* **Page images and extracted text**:
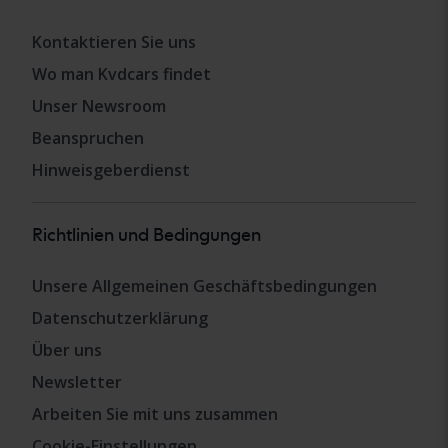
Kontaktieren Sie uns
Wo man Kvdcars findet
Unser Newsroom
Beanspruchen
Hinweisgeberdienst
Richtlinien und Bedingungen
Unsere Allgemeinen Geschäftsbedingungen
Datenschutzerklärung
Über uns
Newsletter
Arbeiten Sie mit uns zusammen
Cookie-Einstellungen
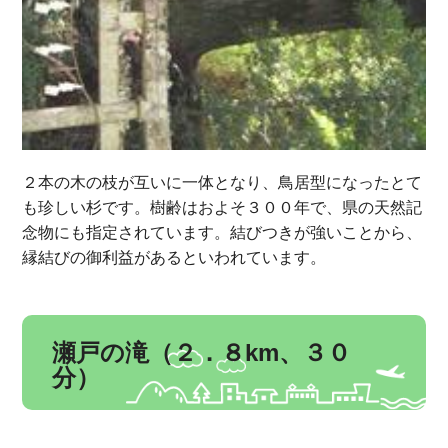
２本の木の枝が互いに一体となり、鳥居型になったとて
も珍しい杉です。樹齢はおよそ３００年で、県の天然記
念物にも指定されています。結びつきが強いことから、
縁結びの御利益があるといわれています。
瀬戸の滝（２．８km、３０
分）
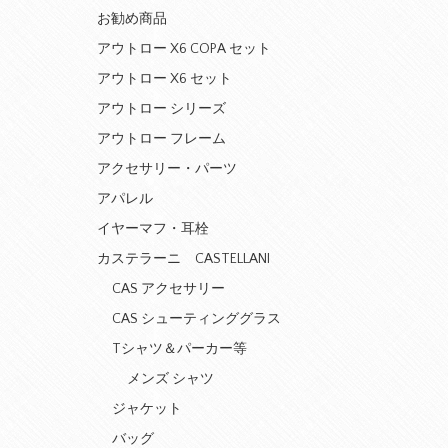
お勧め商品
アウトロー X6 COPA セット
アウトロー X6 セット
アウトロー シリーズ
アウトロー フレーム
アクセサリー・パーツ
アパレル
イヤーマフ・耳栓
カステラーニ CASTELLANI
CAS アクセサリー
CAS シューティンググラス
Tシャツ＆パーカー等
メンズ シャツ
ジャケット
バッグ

* **Prompt**:
Wherever the string "アウトロー" occurs in the records above, copy that line.

* **Answer space**:
アウトロー X6 COPA セット
アウトロー X6 セット
アウトロー シリーズ
アウトロー フレーム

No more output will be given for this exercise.